Khususnya, Metafora tidak memiliki hubungan romantis untuk dibangun, tidak seperti Persona, yang Hashino kaitkan dengan keinginan untuk menghindari membuat “permainan romantis.”

“Kami membuat (Persona) sebagai cerita RPG tentang remaja. Dan remaja, mereka berkencan, mereka menjalin asmara. Itulah bagian dari kegembiraan menjadi anak muda yang mengeksplorasi batasan diri. Itulah sebabnya kami memasukkannya ke dalam permainan… karena jika kami tidak memasukkannya, rasanya tidak akan benar-benar autentik. Untuk permainan baru kami… kami tidak ingin memasukkannya karena rasanya tidak sealami itu, kalau itu masuk akal,” jelas Hashino.

“Poin kedua yang ingin saya sampaikan adalah fokus plot utama adalah bahwa ada karakter ini, sang protagonis, yang mencoba menjadi raja berikutnya. Dan daripada berfokus pada kehidupan cintanya, kami ingin memastikan kami memiliki sistem pengikut yang lengkap. Jadi kami ingin orang-orang fokus pada hal itu.”

Metafora banyak terinspirasi dari fantasi tahun 80an dan 90an

Pendekatan ini merupakan inti dari apa yang membedakan Metaphor dari karya Hashino sebelumnya. Saya sering membandingkan game Persona akhir-akhir ini dengan sesuatu seperti anime. Buffy si Pembunuh Vampir, menampilkan remaja Jepang yang menghadapi drama sekolah menengah di siang hari dan melawan setan di malam hari. Namun, ketika saya memainkan Metaphor, pertunjukan pertama yang muncul di kepala saya adalah Aura Battle Dunbine – sebuah contoh awal dari sub-genre isekai yang menampilkan seorang anak muda penggila sepeda motor yang dibawa ke dunia fantasi yang dihuni oleh robot-robot raksasa yang menyerupai serangga.

Hashino mengakui bahwa dia adalah penggemar Dunbine, tetapi menganggap pengaruh yang mungkin dimilikinya berasal dari popularitasnya yang signifikan di tahun 1980-an. Yang lebih signifikan mungkin adalah apa yang disebut Soejima sebagai “ledakan fantasi” tahun 1980-an dan 90-an, yang memunculkan Catatan Perang LodossBahasa Indonesia: Pencarian Nagadan sejumlah properti terkenal lainnya.

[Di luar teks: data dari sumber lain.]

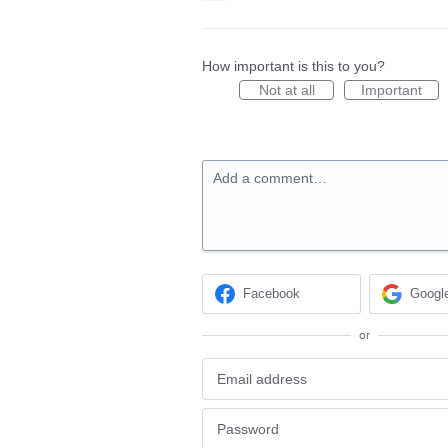
How important is this to you?
Not at all
Important
Add a comment…
Facebook
Googl
or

“Jadi saya hidup di akhir tahun 80an dan awal 90an ketika ada ledakan fantasi di sini, dan semua hal fantasi yang ada di era itu dan yang sebelumnya berasal dari luar negeri adalah bagian dari DNA artistik saya,” kata Soejima. “Setelah itu, saya membaca banyak hal fantasi yang sangat serius, yang masuk ke dalam diri saya dan bercampur dengan lapisan dasar lainnya dan membantu membentuk DNA saya juga. Fantasi pertama yang berinteraksi dengan saya adalah (Dungeons & Dragons), dulu sekali. Mungkin lebih dari sekadar buku, Sihirlah yang benar-benar memengaruhi saya dari genre fantasi.”

Dengan satu atau lain cara, Metaphor tampaknya menjadi eksperimen yang menarik bagi Hashino dan kawan-kawan. Dengan kanvas baru, tim tersebut tampaknya ingin memberi cap mereka sendiri pada genre fantasi, mengambil inspirasi dari pengaruh yang terkenal dan memberi sentuhan baru dengan semangat dan gaya mereka yang khas. Rasanya familier sekaligus menyegarkan – pendekatan baru yang masih condong pada kekuatan masing-masing, dengan gaya seni yang lebih tinggi dan sistem pertarungan yang lebih cepat. Atlus, pada bagiannya, memperlakukannya seperti peluncuran waralaba baru, memberinya peluncuran global dengan slot rilis utama pada bulan Oktober.

“Saat kami membuat game ini, kami berpikir, oke, kami tahu orang-orang menyukai pendekatan yang kami ambil,” kata Hashino, “jadi kami lebih yakin untuk mewujudkan visi kami tanpa takut akan reaksi orang-orang, karena kami yakin orang-orang akan menyukai game kami.”

Kita bisa melihatnya sendiri ketika Metaphor: ReFantazio dirilis pada 11 Oktober di PlayStation 4, PlayStation 4, Xbox Series X|S, dan PC.

Kat Bailey adalah Direktur Berita IGN sekaligus pembawa acara Nintendo Voice Chat. Punya saran? Kirimkan DM kepadanya di @the_katbot.